> **Task description**:
The required result is an exact copy of every line from the one with "C.F./Partita IVA 00702970153" through the last line below, with the pictures left out.

___ Material shown

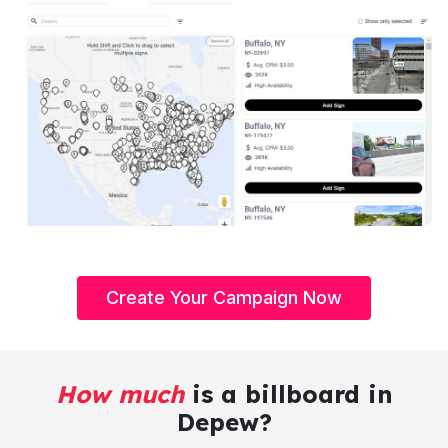
Create Your Campaign Now
How much
is a billboard in
Depew?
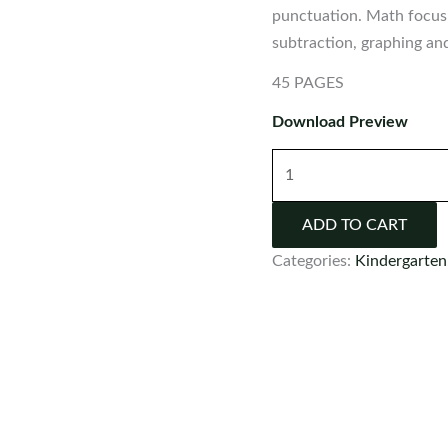
punctuation. Math focus 
subtraction, graphing a
45 PAGES
Download Preview
Kindergarten
Morning
Work
ADD TO CART
Set
Categories:
Kindergarten
9
quantity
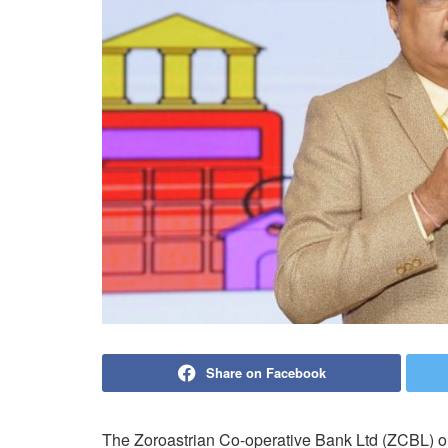
Share on Facebook
The Zoroastrian Co-operative Bank Ltd (ZCBL) o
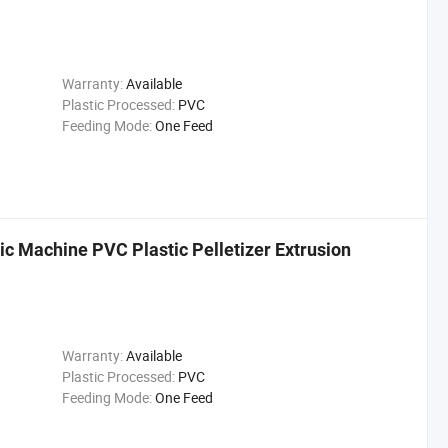
Warranty:
Available
Plastic Processed:
PVC
Feeding Mode:
One Feed
ic Machine PVC Plastic Pelletizer Extrusion
Warranty:
Available
Plastic Processed:
PVC
Feeding Mode:
One Feed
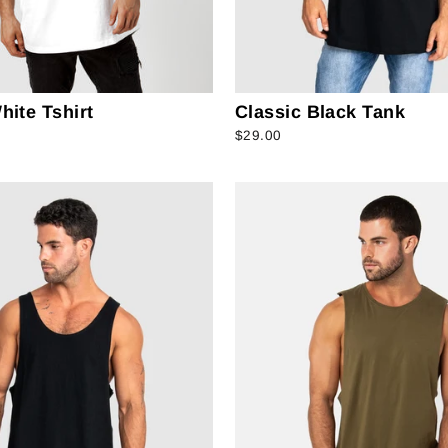
hite Tshirt
Classic Black Tank
$29.00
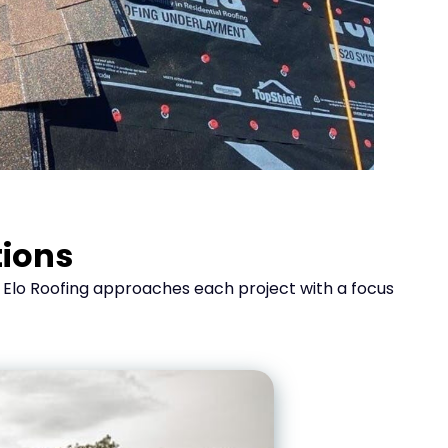
tions
. Elo Roofing approaches each project with a focus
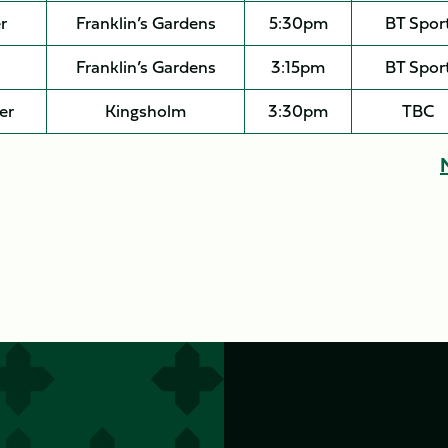
r
Franklin’s Gardens
5:30pm
BT Spor
Franklin’s Gardens
3:15pm
BT Spor
er
Kingsholm
3:30pm
TBC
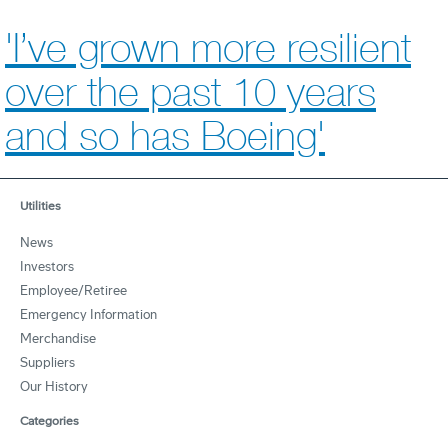
'I’ve grown more resilient
over the past 10 years
and so has Boeing'
Utilities
News
Investors
Employee/Retiree
Emergency Information
Merchandise
Suppliers
Our History
Categories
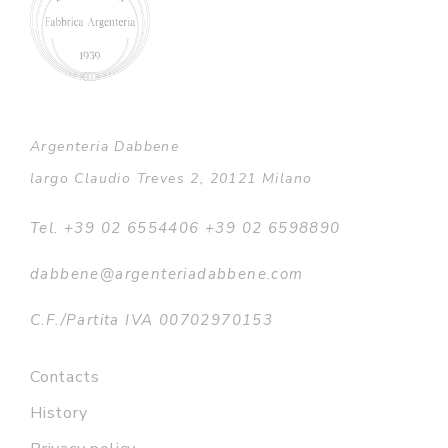
Argenteria Dabbene
largo Claudio Treves 2, 20121 Milano
Tel. +39 02 6554406 +39 02 6598890
dabbene@argenteriadabbene.com
C.F./Partita IVA 00702970153
Contacts
History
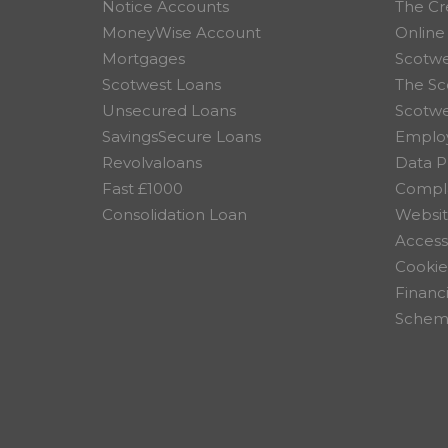
Notice Accounts
The Cr
MoneyWise Account
Online
Mortgages
Scotwe
Scotwest Loans
The Sc
Unsecured Loans
Scotw
SavingsSecure Loans
Employ
Revolvaloans
Data P
Fast £1000
Compla
Consolidation Loan
Websit
Accessi
Cookie
Financ
Scheme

______

> **Solved exercise**:
C.F./Partita IVA 00702970153
Contacts
History
Notice Accounts
The Cr
MoneyWise Account
Online
Mortgages
Scotwe
Scotwest Loans
The Sc
Unsecured Loans
Scotw
SavingsSecure Loans
Employ
Revolvaloans
Data P
Fast £1000
Compla
Consolidation Loan
Websit
Accessi
Cookie
Financ
Scheme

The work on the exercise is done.